Agari's protective filtering relies on the big e-mail providers to make it work, and Agari so far has gotten AOL, Google, Microsoft and Yahoo on board to integrate the Agari technology directly into their e-mail systems to be able to detect fake e-mail. Today, Google product manager Adam Dawes, AOL mail engineering lead Charlie Biegel, Microsoft general manager, safety services, John Scarrow and Yahoo Mail senior director of product management David McDowell each voiced support for the Agari platform to stop illegitimate sources of e-mail.

This accounts for about 1 billion e-mail boxes, says Peterson, noting that there's no financial arrangement with the four big e-mail providers regarding supporting the Agari platform.
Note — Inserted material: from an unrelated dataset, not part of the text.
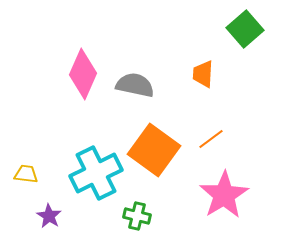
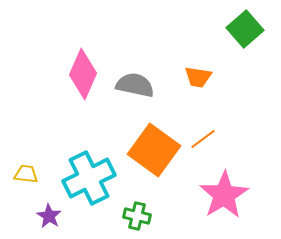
orange trapezoid: moved 5 px left, 3 px down; rotated 84 degrees counterclockwise
orange line: moved 8 px left
cyan cross: moved 7 px left, 5 px down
Already, about 1.5 billion messages each day are now being securely filtered using Agari technology to weed out e-mail attack traffic for customers. While this is a big step, Peterson is the first to admit more is needed.

The Agari service is intended for businesses to be able to set e-mail security policies from the Agari portal that AOL, Google, Microsoft and Yahoo will automatically implement on their behalf to block e-mail detected to be fake and abusing the legitimate domain name of the business, with what Peterson says is a "one in one million false positive rate." Customers using Agari can also show a stream of any blocked e-mail determined to be spoofed or fraudulent.

Agari's technology is called the Agari Email Trust Fabric, and it makes use of established Internet protocols DomainKeys Identified Mail (DKIM) and Sender Policy Framework (SPF). Peterson says about half of all Internet mail today is SPF and DKIM-signed already, and customers using the Agari service must support it, too.

But the Agari service at this point doesn't provide this security filtering for e-mail destined for the typical corporate e-mail server, and thus is more consumer-focused in that regard for now. "This is not for [Microsoft] Exchange," says Peterson but adds Agari is working on finding a way for its technology to apply to various corporate e-mail servers as well.

Also, as of yet, the Agari system wouldn't stop attackers that could evade the Agari e-mail filtering process by using, for instance, European telecom or ISPs which don't yet support Agari filtering.

Because there's such a mammoth stream of spam each day, AT&T and other ISPs already make great efforts to block it, which "is a great and important technology," Peterson says. What Agari adds to this effort, he says, is a way to detect and notify an enterprise about any attempt to steal their specific business e-mail identity in order to trick people into opening fake e-mail that might be loaded with malware or is a phishing attack designed to look like e-mail from a company or someone they know. Agari has some competition in this segment, with company Return Path also seeking to win in the e-mail assurance arena.

"Agari means to win in Japanese," Peterson says. The company, formed in October 2009 and now with 13 employees, has received about $2.5 million in venture capital backing from Alloy Ventures, Battery Ventures, First Round Capital and Greylock Partners.

The history of Agari has roots at Cisco, where Peterson, a Cisco Fellow involved in research, convinced Cisco to let him go off and establish the company based on technology Peterson was developing before joining Cisco as part of the IronPort acquisition. But Peterson still retains his position as Cisco Fellow, though cutting back on hours to spend most of his time at Agari. Cisco, while it's said not to be an investor at Agari, does gain benefits such as access to security information of interest, and a chance to co-market Agari services to Cisco customers.